Source data.
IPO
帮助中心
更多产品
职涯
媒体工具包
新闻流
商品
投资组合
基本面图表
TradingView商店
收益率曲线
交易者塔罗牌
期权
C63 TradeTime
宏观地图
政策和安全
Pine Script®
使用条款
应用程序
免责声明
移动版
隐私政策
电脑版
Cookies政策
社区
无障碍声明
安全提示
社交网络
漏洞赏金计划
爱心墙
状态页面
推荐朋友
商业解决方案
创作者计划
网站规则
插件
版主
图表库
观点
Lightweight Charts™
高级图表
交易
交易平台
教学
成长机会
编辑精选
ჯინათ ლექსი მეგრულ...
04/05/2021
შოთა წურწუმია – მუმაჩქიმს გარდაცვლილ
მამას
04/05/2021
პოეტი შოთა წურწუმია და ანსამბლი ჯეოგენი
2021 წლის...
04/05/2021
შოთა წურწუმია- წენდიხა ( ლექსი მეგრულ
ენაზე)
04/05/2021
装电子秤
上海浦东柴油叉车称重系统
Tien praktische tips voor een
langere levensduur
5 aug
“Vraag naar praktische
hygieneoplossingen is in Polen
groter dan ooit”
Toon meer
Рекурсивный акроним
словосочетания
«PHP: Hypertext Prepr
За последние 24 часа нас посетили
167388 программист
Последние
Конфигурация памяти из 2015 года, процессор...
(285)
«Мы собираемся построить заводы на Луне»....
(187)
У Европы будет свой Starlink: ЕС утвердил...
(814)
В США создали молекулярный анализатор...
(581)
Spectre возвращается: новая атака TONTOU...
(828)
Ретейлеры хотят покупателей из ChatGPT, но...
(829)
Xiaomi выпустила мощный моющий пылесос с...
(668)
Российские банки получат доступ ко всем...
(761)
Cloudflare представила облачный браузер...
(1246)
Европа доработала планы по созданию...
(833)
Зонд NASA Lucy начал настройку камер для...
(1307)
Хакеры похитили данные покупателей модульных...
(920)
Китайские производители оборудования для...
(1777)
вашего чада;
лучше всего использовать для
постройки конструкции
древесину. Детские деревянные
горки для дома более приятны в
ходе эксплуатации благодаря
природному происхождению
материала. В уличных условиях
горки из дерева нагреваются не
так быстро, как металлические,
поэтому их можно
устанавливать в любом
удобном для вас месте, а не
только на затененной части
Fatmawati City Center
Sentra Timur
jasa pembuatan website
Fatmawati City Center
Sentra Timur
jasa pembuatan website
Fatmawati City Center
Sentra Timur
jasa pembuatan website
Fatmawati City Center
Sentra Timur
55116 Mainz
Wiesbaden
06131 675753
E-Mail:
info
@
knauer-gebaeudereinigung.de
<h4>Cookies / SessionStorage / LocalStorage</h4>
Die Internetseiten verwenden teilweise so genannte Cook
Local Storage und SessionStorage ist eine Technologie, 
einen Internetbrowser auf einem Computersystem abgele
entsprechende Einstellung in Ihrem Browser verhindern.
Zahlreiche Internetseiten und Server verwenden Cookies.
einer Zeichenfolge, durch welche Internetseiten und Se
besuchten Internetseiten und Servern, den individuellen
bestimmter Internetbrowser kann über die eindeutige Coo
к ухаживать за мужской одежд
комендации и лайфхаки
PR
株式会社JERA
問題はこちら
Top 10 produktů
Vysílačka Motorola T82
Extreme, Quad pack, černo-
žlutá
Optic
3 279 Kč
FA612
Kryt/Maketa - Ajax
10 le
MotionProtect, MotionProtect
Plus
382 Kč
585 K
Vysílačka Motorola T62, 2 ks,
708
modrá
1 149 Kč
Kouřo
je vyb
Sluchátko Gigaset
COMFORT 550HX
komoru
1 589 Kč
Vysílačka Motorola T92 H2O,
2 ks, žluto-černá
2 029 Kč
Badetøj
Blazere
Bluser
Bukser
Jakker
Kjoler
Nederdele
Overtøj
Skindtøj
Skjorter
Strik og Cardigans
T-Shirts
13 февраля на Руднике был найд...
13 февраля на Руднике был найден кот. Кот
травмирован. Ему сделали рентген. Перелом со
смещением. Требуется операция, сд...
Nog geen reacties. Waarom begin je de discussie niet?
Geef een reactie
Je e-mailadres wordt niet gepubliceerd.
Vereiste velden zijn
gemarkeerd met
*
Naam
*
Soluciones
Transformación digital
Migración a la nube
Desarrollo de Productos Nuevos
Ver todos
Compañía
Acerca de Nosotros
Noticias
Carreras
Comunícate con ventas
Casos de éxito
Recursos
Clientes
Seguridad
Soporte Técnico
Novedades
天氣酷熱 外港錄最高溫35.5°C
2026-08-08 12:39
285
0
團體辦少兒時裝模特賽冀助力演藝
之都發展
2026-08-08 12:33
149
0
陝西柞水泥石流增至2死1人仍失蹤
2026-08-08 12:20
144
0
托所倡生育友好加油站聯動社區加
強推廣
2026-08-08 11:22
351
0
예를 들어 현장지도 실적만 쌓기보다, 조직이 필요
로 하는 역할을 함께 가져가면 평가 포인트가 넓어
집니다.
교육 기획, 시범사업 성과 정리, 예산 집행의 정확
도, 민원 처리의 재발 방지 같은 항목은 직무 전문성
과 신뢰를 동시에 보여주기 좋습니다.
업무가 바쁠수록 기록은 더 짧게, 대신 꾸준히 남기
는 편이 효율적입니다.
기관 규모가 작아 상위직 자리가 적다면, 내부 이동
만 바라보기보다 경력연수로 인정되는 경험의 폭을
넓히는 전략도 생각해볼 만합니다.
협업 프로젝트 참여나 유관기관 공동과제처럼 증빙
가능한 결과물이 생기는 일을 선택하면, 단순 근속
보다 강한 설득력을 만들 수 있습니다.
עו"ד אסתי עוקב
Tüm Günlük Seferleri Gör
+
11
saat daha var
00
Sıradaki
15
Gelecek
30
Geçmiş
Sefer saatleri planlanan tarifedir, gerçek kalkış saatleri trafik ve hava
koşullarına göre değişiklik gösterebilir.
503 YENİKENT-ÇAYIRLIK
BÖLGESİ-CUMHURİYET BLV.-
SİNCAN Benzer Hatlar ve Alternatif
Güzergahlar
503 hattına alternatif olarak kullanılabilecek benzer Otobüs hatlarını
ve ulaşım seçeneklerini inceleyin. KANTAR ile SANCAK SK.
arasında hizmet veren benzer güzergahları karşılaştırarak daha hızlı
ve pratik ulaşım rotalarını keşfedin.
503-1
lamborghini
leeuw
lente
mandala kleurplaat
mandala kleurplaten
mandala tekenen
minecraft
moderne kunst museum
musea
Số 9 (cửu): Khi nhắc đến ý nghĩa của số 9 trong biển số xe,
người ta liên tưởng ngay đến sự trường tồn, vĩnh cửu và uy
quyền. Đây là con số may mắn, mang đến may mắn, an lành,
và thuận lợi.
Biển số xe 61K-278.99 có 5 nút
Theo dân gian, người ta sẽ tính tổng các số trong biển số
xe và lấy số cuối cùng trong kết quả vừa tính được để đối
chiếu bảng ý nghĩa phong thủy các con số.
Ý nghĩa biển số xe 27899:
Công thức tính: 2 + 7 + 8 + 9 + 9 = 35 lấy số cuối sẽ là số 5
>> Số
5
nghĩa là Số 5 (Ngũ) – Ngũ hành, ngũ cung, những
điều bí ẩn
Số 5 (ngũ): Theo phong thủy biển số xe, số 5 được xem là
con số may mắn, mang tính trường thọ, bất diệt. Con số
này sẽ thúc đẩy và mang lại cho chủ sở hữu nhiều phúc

What is needed.
The entries above are to be copied word for word.

Result of this exercise.
IPO
帮助中心
更多产品
职涯
媒体工具包
新闻流
商品
投资组合
基本面图表
TradingView商店
收益率曲线
交易者塔罗牌
期权
C63 TradeTime
宏观地图
政策和安全
Pine Script®
使用条款
应用程序
免责声明
移动版
隐私政策
电脑版
Cookies政策
社区
无障碍声明
安全提示
社交网络
漏洞赏金计划
爱心墙
状态页面
推荐朋友
商业解决方案
创作者计划
网站规则
插件
版主
图表库
观点
Lightweight Charts™
高级图表
交易
交易平台
教学
成长机会
编辑精选
ჯინათ ლექსი მეგრულ...
04/05/2021
შოთა წურწუმია – მუმაჩქიმს გარდაცვლილ
მამას
04/05/2021
პოეტი შოთა წურწუმია და ანსამბლი ჯეოგენი
2021 წლის...
04/05/2021
შოთა წურწუმია- წენდიხა ( ლექსი მეგრულ
ენაზე)
04/05/2021
装电子秤
上海浦东柴油叉车称重系统
Tien praktische tips voor een
langere levensduur
5 aug
“Vraag naar praktische
hygieneoplossingen is in Polen
groter dan ooit”
Toon meer
Рекурсивный акроним
словосочетания
«PHP: Hypertext Prepr
За последние 24 часа нас посетили
167388 программист
Последние
Конфигурация памяти из 2015 года, процессор...
(285)
«Мы собираемся построить заводы на Луне»....
(187)
У Европы будет свой Starlink: ЕС утвердил...
(814)
В США создали молекулярный анализатор...
(581)
Spectre возвращается: новая атака TONTOU...
(828)
Ретейлеры хотят покупателей из ChatGPT, но...
(829)
Xiaomi выпустила мощный моющий пылесос с...
(668)
Российские банки получат доступ ко всем...
(761)
Cloudflare представила облачный браузер...
(1246)
Европа доработала планы по созданию...
(833)
Зонд NASA Lucy начал настройку камер для...
(1307)
Хакеры похитили данные покупателей модульных...
(920)
Китайские производители оборудования для...
(1777)
вашего чада;
лучше всего использовать для
постройки конструкции
древесину. Детские деревянные
горки для дома более приятны в
ходе эксплуатации благодаря
природному происхождению
материала. В уличных условиях
горки из дерева нагреваются не
так быстро, как металлические,
поэтому их можно
устанавливать в любом
удобном для вас месте, а не
только на затененной части
Fatmawati City Center
Sentra Timur
jasa pembuatan website
Fatmawati City Center
Sentra Timur
jasa pembuatan website
Fatmawati City Center
Sentra Timur
jasa pembuatan website
Fatmawati City Center
Sentra Timur
55116 Mainz
Wiesbaden
06131 675753
E-Mail:
info
@
knauer-gebaeudereinigung.de
<h4>Cookies / SessionStorage / LocalStorage</h4>
Die Internetseiten verwenden teilweise so genannte Cook
Local Storage und SessionStorage ist eine Technologie, 
einen Internetbrowser auf einem Computersystem abgele
entsprechende Einstellung in Ihrem Browser verhindern.
Zahlreiche Internetseiten und Server verwenden Cookies.
einer Zeichenfolge, durch welche Internetseiten und Se
besuchten Internetseiten und Servern, den individuellen
bestimmter Internetbrowser kann über die eindeutige Coo
к ухаживать за мужской одежд
комендации и лайфхаки
PR
株式会社JERA
問題はこちら
Top 10 produktů
Vysílačka Motorola T82
Extreme, Quad pack, černo-
žlutá
Optic
3 279 Kč
FA612
Kryt/Maketa - Ajax
10 le
MotionProtect, MotionProtect
Plus
382 Kč
585 K
Vysílačka Motorola T62, 2 ks,
708
modrá
1 149 Kč
Kouřo
je vyb
Sluchátko Gigaset
COMFORT 550HX
komoru
1 589 Kč
Vysílačka Motorola T92 H2O,
2 ks, žluto-černá
2 029 Kč
Badetøj
Blazere
Bluser
Bukser
Jakker
Kjoler
Nederdele
Overtøj
Skindtøj
Skjorter
Strik og Cardigans
T-Shirts
13 февраля на Руднике был найд...
13 февраля на Руднике был найден кот. Кот
травмирован. Ему сделали рентген. Перелом со
смещением. Требуется операция, сд...
Nog geen reacties. Waarom begin je de discussie niet?
Geef een reactie
Je e-mailadres wordt niet gepubliceerd.
Vereiste velden zijn
gemarkeerd met
*
Naam
*
Soluciones
Transformación digital
Migración a la nube
Desarrollo de Productos Nuevos
Ver todos
Compañía
Acerca de Nosotros
Noticias
Carreras
Comunícate con ventas
Casos de éxito
Recursos
Clientes
Seguridad
Soporte Técnico
Novedades
天氣酷熱 外港錄最高溫35.5°C
2026-08-08 12:39
285
0
團體辦少兒時裝模特賽冀助力演藝
之都發展
2026-08-08 12:33
149
0
陝西柞水泥石流增至2死1人仍失蹤
2026-08-08 12:20
144
0
托所倡生育友好加油站聯動社區加
強推廣
2026-08-08 11:22
351
0
예를 들어 현장지도 실적만 쌓기보다, 조직이 필요
로 하는 역할을 함께 가져가면 평가 포인트가 넓어
집니다.
교육 기획, 시범사업 성과 정리, 예산 집행의 정확
도, 민원 처리의 재발 방지 같은 항목은 직무 전문성
과 신뢰를 동시에 보여주기 좋습니다.
업무가 바쁠수록 기록은 더 짧게, 대신 꾸준히 남기
는 편이 효율적입니다.
기관 규모가 작아 상위직 자리가 적다면, 내부 이동
만 바라보기보다 경력연수로 인정되는 경험의 폭을
넓히는 전략도 생각해볼 만합니다.
협업 프로젝트 참여나 유관기관 공동과제처럼 증빙
가능한 결과물이 생기는 일을 선택하면, 단순 근속
보다 강한 설득력을 만들 수 있습니다.
עו"ד אסתי עוקב
Tüm Günlük Seferleri Gör
+
11
saat daha var
00
Sıradaki
15
Gelecek
30
Geçmiş
Sefer saatleri planlanan tarifedir, gerçek kalkış saatleri trafik ve hava
koşullarına göre değişiklik gösterebilir.
503 YENİKENT-ÇAYIRLIK
BÖLGESİ-CUMHURİYET BLV.-
SİNCAN Benzer Hatlar ve Alternatif
Güzergahlar
503 hattına alternatif olarak kullanılabilecek benzer Otobüs hatlarını
ve ulaşım seçeneklerini inceleyin. KANTAR ile SANCAK SK.
arasında hizmet veren benzer güzergahları karşılaştırarak daha hızlı
ve pratik ulaşım rotalarını keşfedin.
503-1
lamborghini
leeuw
lente
mandala kleurplaat
mandala kleurplaten
mandala tekenen
minecraft
moderne kunst museum
musea
Số 9 (cửu): Khi nhắc đến ý nghĩa của số 9 trong biển số xe,
người ta liên tưởng ngay đến sự trường tồn, vĩnh cửu và uy
quyền. Đây là con số may mắn, mang đến may mắn, an lành,
và thuận lợi.
Biển số xe 61K-278.99 có 5 nút
Theo dân gian, người ta sẽ tính tổng các số trong biển số
xe và lấy số cuối cùng trong kết quả vừa tính được để đối
chiếu bảng ý nghĩa phong thủy các con số.
Ý nghĩa biển số xe 27899:
Công thức tính: 2 + 7 + 8 + 9 + 9 = 35 lấy số cuối sẽ là số 5
>> Số
5
nghĩa là Số 5 (Ngũ) – Ngũ hành, ngũ cung, những
điều bí ẩn
Số 5 (ngũ): Theo phong thủy biển số xe, số 5 được xem là
con số may mắn, mang tính trường thọ, bất diệt. Con số
này sẽ thúc đẩy và mang lại cho chủ sở hữu nhiều phúc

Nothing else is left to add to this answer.